**AIM OF THE TASK:** Across all the lines of the following material, count those that include the word "Photo" and give only the result.

**RECORDS SHOWN:**
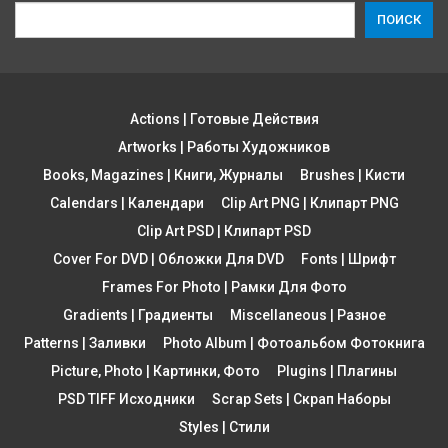
ПОИСК
Actions | Готовые Действия
Artworks | Работы Художников
Books, Magazines | Книги, Журналы
Brushes | Кисти
Calendars | Календари
Clip Art PNG | Клипарт PNG
Clip Art PSD | Клипарт PSD
Cover For DVD | Обложки Для DVD
Fonts | Шрифт
Frames For Photo | Рамки Для Фото
Gradients | Градиенты
Miscellaneous | Разное
Patterns | Заливки
Photo Album | Фотоальбом Фотокнига
Picture, Photo | Картинки, Фото
Plugins | Плагины
PSD TIFF Исходники
Scrap Sets | Скрап Наборы
Styles | Стили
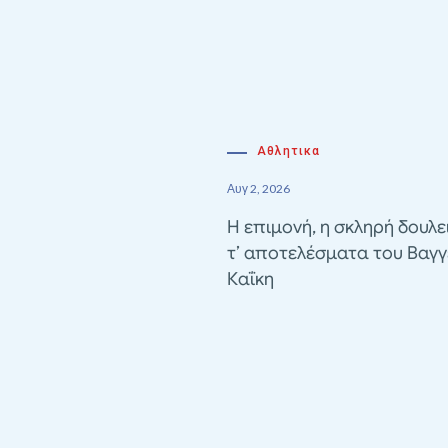
Αθλητικα
Αυγ 2, 2026
Η επιμονή, η σκληρή δουλε
τ’ αποτελέσματα του Βαγγ
Καΐκη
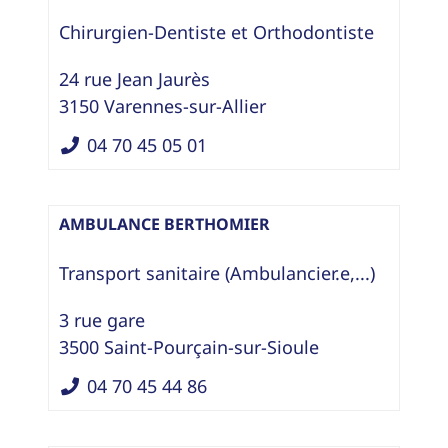
Chirurgien-Dentiste
et
Orthodontiste
24 rue Jean Jaurès
3150
Varennes-sur-Allier
04 70 45 05 01
AMBULANCE BERTHOMIER
Transport sanitaire (Ambulancier.e,...)
3 rue gare
3500
Saint-Pourçain-sur-Sioule
04 70 45 44 86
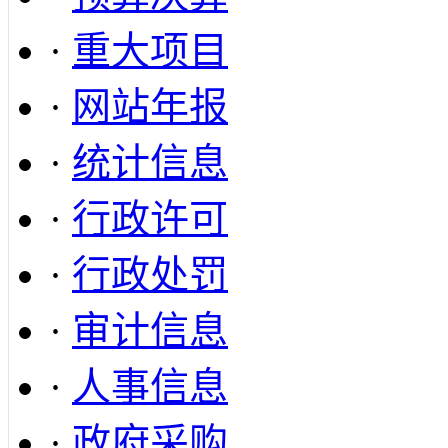
·
重大项目
·
网站年报
·
统计信息
·
行政许可
·
行政处罚
·
审计信息
·
人事信息
·
政府采购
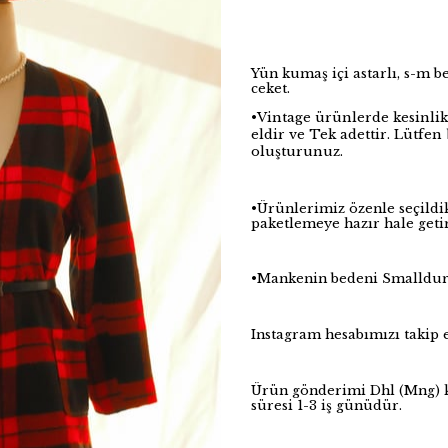
Yün kumaş içi astarlı, s-m b
ceket.
•Vintage ürünlerde kesinlik
eldir ve Tek adettir. Lütfe
oluşturunuz.
•Ürünlerimiz özenle seçildi
paketlemeye hazır hale getir
•Mankenin bedeni Smalldu
Instagram hesabımızı taki
Ürün gönderimi Dhl (Mng) k
süresi 1-3 iş günüdür.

**COMPLETED TASK:** 3